**Your instructions**: For the entries that follow, restate word for word the line containing "solution for roll-on bottles.", the line containing "We use cookies", and every line that lies between them.
==== Material for the task ====
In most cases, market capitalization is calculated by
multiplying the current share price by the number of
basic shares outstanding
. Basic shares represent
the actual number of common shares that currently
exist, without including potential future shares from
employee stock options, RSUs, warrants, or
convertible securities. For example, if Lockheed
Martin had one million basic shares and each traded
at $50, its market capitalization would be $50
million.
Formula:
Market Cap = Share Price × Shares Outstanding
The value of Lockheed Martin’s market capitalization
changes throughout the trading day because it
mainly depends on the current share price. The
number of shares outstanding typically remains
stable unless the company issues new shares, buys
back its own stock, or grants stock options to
====
==== Material for the task ====
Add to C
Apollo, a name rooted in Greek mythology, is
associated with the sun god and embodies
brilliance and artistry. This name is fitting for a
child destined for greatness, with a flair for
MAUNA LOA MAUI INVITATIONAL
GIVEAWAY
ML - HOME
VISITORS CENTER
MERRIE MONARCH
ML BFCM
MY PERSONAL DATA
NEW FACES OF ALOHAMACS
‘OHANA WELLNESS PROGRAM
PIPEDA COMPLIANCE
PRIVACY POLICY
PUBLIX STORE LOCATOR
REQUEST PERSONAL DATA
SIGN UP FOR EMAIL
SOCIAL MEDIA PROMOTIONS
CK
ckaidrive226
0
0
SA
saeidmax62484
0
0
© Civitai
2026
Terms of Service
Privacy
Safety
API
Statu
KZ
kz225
====
==== Material for the task ====
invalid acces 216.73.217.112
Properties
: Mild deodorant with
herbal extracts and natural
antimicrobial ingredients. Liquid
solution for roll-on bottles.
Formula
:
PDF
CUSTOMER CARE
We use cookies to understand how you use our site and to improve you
====
**Expected output**:
solution for roll-on bottles.
Formula
:
PDF
CUSTOMER CARE
We use cookies to understand how you use our site and to improve you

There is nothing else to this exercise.